33 In my opinion a fair reading of the PCA's decision shows that the matters referred to were given consideration.
34 Counsel for the plaintiff prepared written submissions in reply to those made on behalf of the third defendant. They included these submissions, which ought to have been put in chief-
"3. In the present case, the principal claims assessor's decision is ultra vires the MAC Act because:
a. She failed to have regard to (as a focal point or at all) the mandatory requirements of clause 14.16 and clause 14.16.11 and clause 17.13 of the guidelines;
b. Her reasoning does not allow or make room for a claim to be exempt under the MAC Act or the guidelines in circumstances where there is a credible allegation that a claimant made false or misleading statements in a material particular;
c. Her decision effective writes those provisions out of the guidelines entirely. The logic being, if a claim involves a witness whose credibility requires testing and an exemption is applied for, it will never be granted (or approved) because the principal claims assessor considers that there is no relevant distinction or difference between assessment at an assessment conference by any claims assessor and cross examination in Court in the presence of a judge.

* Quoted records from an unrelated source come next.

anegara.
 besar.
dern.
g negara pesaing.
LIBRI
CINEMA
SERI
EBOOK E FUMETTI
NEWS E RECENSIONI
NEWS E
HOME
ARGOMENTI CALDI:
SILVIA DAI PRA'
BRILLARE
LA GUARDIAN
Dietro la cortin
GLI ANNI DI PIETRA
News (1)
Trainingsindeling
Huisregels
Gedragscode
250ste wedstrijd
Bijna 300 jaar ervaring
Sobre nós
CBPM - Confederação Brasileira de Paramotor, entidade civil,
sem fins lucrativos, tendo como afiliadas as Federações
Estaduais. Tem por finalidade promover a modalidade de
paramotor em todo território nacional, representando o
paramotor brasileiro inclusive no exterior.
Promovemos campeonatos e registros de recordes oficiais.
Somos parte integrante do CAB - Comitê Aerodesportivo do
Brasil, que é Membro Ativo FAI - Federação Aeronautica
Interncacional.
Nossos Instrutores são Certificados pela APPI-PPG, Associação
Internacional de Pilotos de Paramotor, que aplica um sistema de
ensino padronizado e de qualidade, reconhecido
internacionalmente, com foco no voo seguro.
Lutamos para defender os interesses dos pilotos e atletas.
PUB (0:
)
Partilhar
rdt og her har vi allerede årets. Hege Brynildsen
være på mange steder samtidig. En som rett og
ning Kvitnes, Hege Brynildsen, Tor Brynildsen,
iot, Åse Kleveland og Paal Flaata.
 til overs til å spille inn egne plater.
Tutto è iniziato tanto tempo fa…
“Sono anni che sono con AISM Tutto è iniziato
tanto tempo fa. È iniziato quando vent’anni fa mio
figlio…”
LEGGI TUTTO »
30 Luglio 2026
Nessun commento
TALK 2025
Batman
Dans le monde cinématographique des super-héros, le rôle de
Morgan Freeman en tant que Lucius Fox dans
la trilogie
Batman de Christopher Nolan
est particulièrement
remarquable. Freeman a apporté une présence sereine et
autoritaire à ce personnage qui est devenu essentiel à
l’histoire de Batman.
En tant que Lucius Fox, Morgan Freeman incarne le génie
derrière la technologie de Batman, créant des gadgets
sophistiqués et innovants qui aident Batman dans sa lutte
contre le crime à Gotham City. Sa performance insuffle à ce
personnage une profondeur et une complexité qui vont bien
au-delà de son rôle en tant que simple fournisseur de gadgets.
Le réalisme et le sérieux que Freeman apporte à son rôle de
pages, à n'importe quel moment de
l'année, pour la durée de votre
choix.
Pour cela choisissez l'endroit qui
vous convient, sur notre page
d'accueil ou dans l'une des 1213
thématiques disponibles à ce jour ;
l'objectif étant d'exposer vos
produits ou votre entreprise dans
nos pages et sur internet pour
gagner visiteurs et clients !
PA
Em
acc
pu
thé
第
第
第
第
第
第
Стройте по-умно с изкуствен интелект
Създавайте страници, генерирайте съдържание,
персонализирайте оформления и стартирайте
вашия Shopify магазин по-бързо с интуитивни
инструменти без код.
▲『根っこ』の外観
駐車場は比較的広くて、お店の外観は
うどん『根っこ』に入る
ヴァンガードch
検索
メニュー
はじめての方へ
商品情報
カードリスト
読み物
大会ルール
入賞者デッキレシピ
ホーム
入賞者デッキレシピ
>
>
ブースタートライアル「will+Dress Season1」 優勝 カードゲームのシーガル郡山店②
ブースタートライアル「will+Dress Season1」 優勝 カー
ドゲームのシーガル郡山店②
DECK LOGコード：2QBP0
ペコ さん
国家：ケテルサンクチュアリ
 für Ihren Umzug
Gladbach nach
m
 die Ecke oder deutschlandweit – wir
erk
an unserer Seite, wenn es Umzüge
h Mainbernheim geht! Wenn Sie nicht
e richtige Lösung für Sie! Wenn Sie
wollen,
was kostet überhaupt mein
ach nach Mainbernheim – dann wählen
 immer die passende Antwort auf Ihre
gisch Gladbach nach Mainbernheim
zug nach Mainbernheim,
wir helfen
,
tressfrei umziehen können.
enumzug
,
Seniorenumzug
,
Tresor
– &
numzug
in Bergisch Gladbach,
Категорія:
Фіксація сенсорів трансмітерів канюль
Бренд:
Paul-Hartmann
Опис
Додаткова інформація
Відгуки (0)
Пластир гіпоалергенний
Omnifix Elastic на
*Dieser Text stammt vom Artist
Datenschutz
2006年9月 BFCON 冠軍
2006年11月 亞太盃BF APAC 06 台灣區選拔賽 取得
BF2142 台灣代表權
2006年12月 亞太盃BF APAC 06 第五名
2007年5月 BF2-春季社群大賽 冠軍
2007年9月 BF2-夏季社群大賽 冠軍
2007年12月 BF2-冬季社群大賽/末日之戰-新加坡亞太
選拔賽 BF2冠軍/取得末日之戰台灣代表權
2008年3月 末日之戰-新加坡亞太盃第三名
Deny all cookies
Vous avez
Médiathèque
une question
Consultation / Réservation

d. Her decision bespeaks of a policy of the MAA to the effect that no matter can ever be approved to go to the District Court or the Supreme Court by reason of a credible allegation as to the credit of a claimant in connection with material false or misleading statements.
e. Accordingly, the principal claims assessor misconstrued or misunderstood the nature of her approval discretion in section 92(1)(b) for the above reasons."
35 Counsel referred in oral submissions to the matters thus raised and submitted that-
"It bespeaks of a policy of the MAA or of the principal claims assessor to …just keep everything indoors and not let these things go to the District Court."
36 I do not accept these submissions. A further reading of the whole of the PCA's report shows that it was intended to deal only with this case. The remark at the end of the third-last paragraph about the assessor's lack of reasons to indicate "what the benefit of an oath or affirmation would give to the resolution of this claim" shows that it was this claim alone that the PCA was considering. The PCA made no policy statement.
37 I am satisfied that the PCA considered and applied the matters she was required to consider and apply. I make the following orders-
1. the Summons is dismissed;
2. the plaintiff is to pay the third defendant's costs of Summons.